Try it → Wherever the word "Jakarta" occurs in the listing, copy the whole line.
________________
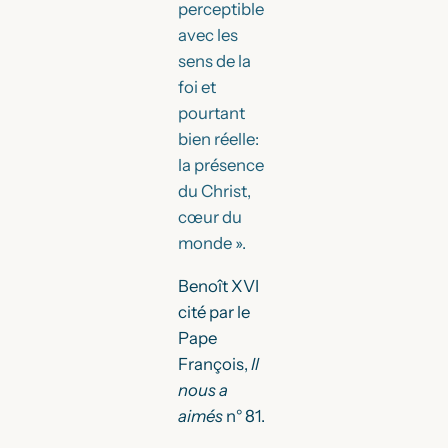
perceptible
avec les
sens de la
foi et
pourtant
bien réelle:
la présence
du Christ,
cœur du
monde ».
Benoît XVI
cité par le
Pape
François,
Il
nous a
aimés
n° 81.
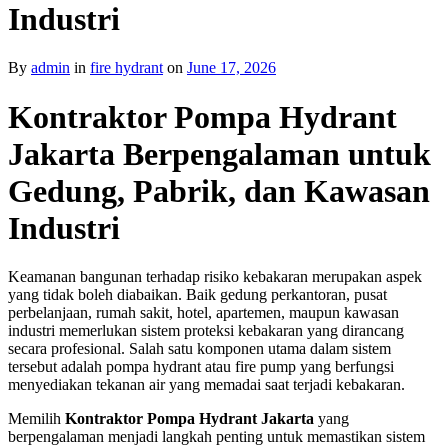
Industri
By
admin
in
fire hydrant
on
June 17, 2026
Kontraktor Pompa Hydrant
Jakarta Berpengalaman untuk
Gedung, Pabrik, dan Kawasan
Industri
Keamanan bangunan terhadap risiko kebakaran merupakan aspek
yang tidak boleh diabaikan. Baik gedung perkantoran, pusat
perbelanjaan, rumah sakit, hotel, apartemen, maupun kawasan
industri memerlukan sistem proteksi kebakaran yang dirancang
secara profesional. Salah satu komponen utama dalam sistem
tersebut adalah pompa hydrant atau fire pump yang berfungsi
menyediakan tekanan air yang memadai saat terjadi kebakaran.
Memilih
Kontraktor Pompa Hydrant Jakarta
yang
berpengalaman menjadi langkah penting untuk memastikan sistem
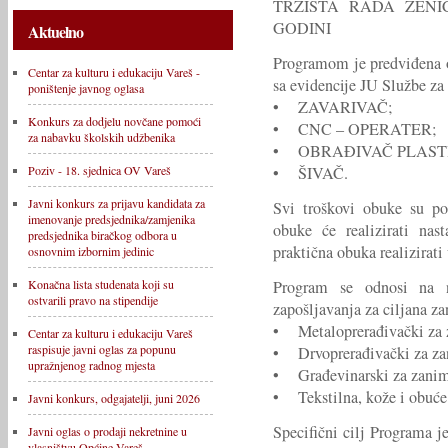
TRŽIŠTA RADA ZENI
GODINI
Aktuelno
Programom je predviđena o
Centar za kulturu i edukaciju Vareš -
sa evidencije JU Službe za
poništenje javnog oglasa
• ZAVARIVAČ;
Konkurs za dodjelu novčane pomoći
• CNC – OPERATER;
za nabavku školskih udžbenika
• OBRAĐIVAČ PLAST
• ŠIVAČ.
Poziv - 18. sjednica OV Vareš
Javni konkurs za prijavu kandidata za
Svi troškovi obuke su po
imenovanje predsjednika/zamjenika
obuke će realizirati nas
predsjednika biračkog odbora u
praktična obuka realizirat
osnovnim izbornim jedinic
Program se odnosi na n
Konačna lista studenata koji su
ostvarili pravo na stipendije
zapošljavanja za ciljana z
• Metaloprerađivački za z
Centar za kulturu i edukaciju Vareš
raspisuje javni oglas za popunu
• Drvoprerađivački za za
upražnjenog radnog mjesta
• Građevinarski za zanima
• Tekstilna, kože i obuće 
Javni konkurs, odgajatelji, juni 2026
Specifični cilj Programa je
Javni oglas o prodaji nekretnine u
vlasništvu Općine Vareš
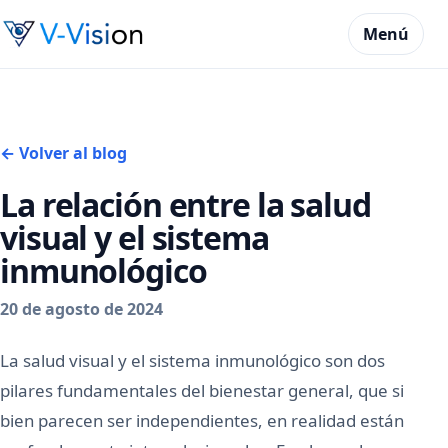
Menú
← Volver al blog
La relación entre la salud
visual y el sistema
inmunológico
20 de agosto de 2024
La salud visual y el sistema inmunológico son dos
pilares fundamentales del bienestar general, que si
bien parecen ser independientes, en realidad están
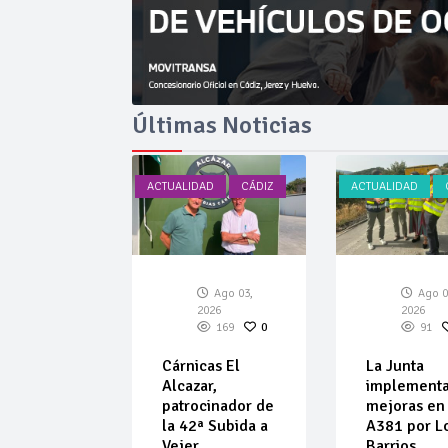
Últimas Noticias
AD
CÁDIZ
ACTUALIDAD
CÁDIZ
ACTUALIDAD
Ago 03,
Ago 03,
Ago 0
026
2026
2026
172
0
169
0
91
car amplía
Cárnicas El
La Junta
ta de
Alcazar,
implement
ulos de
patrocinador de
mejoras en 
 de
la 42ª Subida a
A381 por L
ar
Vejer
Barrios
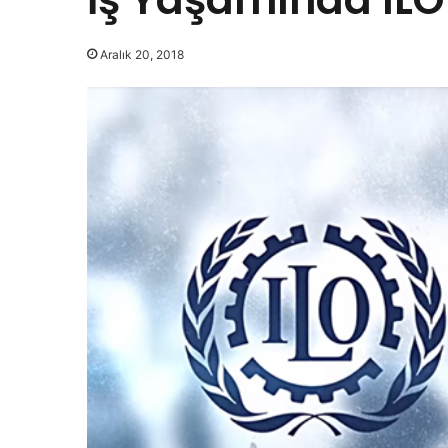
Aralık 20, 2018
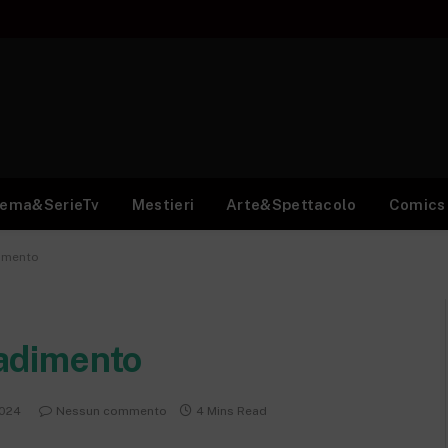
nema&SerieTv
Mestieri
Arte&Spettacolo
Comics
dimento
tradimento
2024
Nessun commento
4 Mins Read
________________
Response →
Jakarta Berpengalaman untuk
Kontraktor Pompa Hydrant Jakarta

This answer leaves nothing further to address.